__Task directions__: Look for "click" in the listing below. Gather each line that contains it.

__Working data__:
******

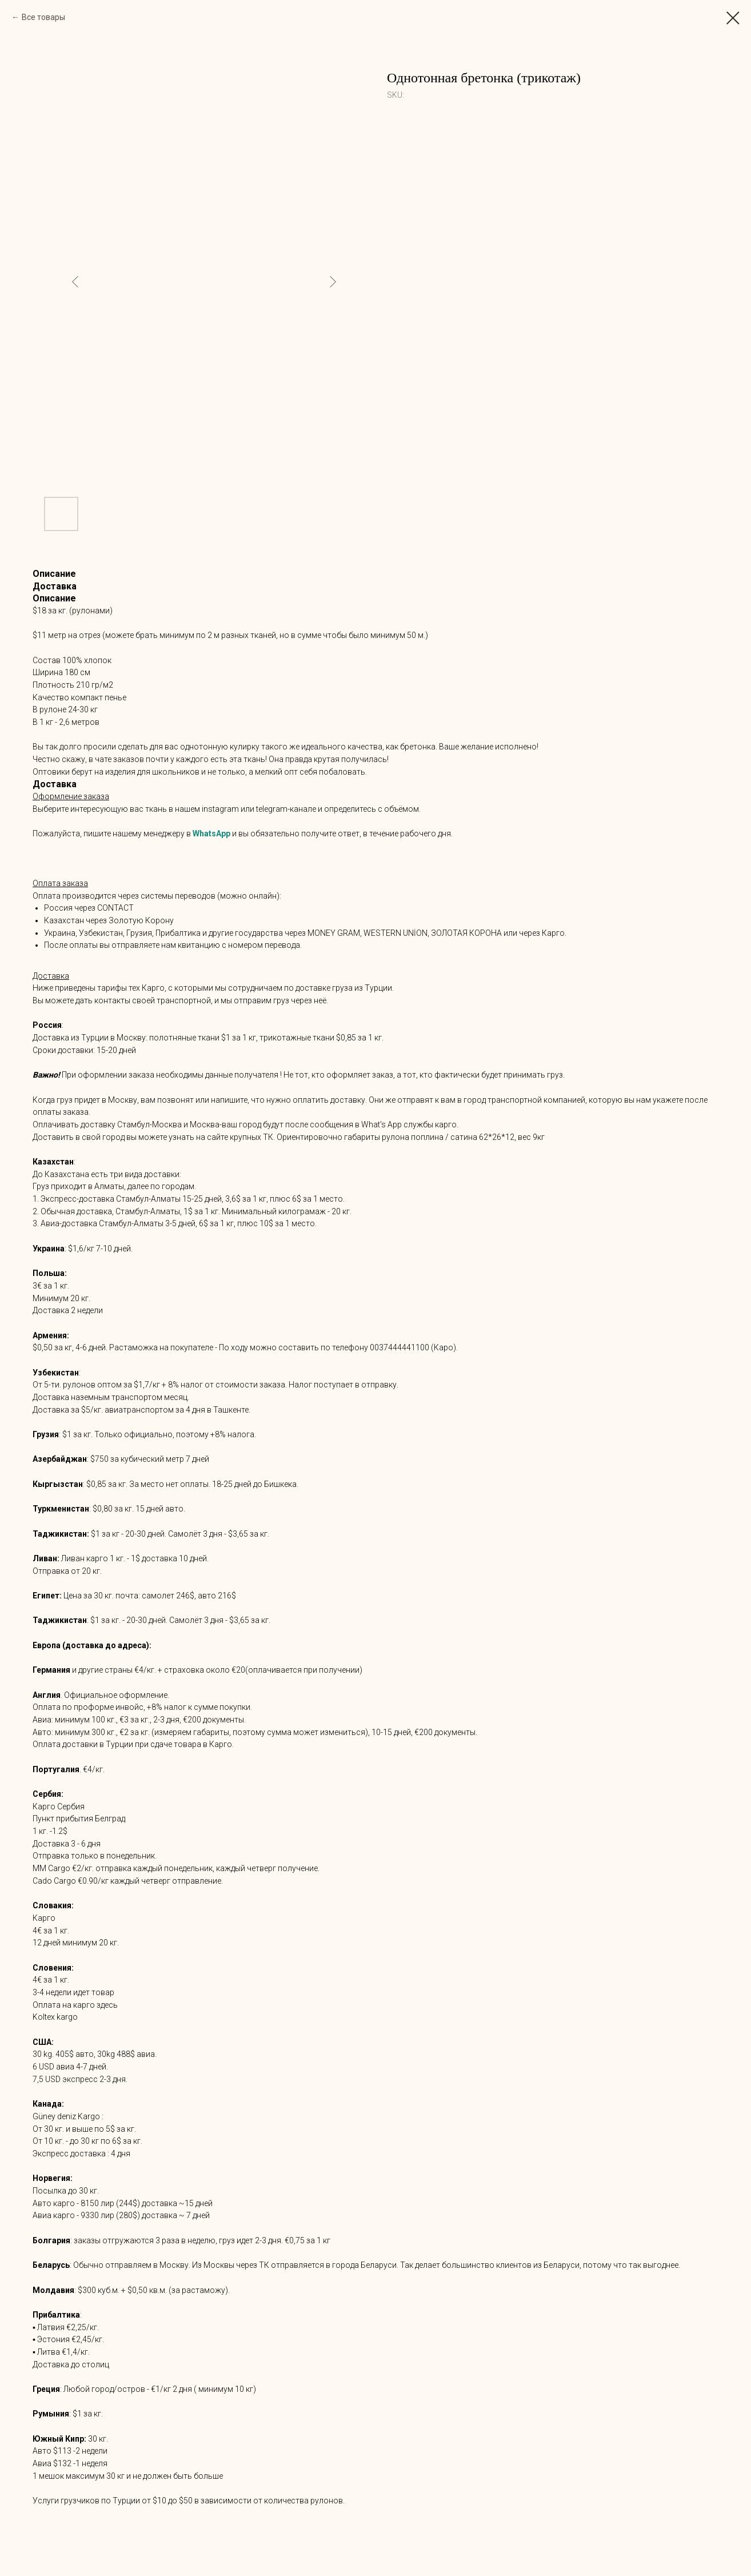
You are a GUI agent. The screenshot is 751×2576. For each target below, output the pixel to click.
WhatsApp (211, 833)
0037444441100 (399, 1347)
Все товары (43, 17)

******

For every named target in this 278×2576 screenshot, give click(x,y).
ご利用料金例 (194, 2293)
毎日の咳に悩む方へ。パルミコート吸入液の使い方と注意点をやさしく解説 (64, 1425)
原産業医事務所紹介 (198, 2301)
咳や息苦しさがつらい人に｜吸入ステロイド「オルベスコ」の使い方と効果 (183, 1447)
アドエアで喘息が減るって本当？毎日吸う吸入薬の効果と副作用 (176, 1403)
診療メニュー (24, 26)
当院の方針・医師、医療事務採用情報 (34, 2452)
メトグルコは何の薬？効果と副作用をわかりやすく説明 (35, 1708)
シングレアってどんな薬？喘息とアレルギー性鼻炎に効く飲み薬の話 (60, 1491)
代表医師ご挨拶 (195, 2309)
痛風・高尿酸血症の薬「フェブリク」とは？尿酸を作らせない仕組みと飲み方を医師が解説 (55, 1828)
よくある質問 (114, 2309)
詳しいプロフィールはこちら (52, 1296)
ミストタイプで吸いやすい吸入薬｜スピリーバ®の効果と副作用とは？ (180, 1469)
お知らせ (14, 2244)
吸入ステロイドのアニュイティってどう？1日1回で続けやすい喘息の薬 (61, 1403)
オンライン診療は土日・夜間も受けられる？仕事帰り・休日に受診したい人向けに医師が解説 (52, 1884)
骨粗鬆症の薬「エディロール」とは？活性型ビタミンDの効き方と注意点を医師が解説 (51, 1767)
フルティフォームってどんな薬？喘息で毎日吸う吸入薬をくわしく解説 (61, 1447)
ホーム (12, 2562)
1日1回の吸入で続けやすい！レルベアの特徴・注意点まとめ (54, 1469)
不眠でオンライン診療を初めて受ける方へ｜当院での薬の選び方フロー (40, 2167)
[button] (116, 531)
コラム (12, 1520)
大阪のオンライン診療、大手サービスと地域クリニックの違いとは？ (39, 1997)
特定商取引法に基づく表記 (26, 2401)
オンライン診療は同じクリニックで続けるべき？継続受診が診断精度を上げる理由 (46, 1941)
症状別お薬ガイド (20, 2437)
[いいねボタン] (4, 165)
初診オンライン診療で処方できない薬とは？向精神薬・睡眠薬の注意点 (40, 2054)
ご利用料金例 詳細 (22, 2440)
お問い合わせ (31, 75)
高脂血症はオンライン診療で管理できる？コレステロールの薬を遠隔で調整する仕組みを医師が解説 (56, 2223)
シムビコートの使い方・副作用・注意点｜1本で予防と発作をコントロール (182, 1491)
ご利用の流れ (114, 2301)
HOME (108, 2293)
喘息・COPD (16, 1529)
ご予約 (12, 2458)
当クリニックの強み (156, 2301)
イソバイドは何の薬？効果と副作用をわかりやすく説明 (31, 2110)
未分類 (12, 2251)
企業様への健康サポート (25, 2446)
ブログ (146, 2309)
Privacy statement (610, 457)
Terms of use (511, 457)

******

__Response area__:
You are a GUI agent. The screenshot is 751×2576. For each target below, output the pixel to click.
For every named target in this 278×2576 screenshot, give click(x,y).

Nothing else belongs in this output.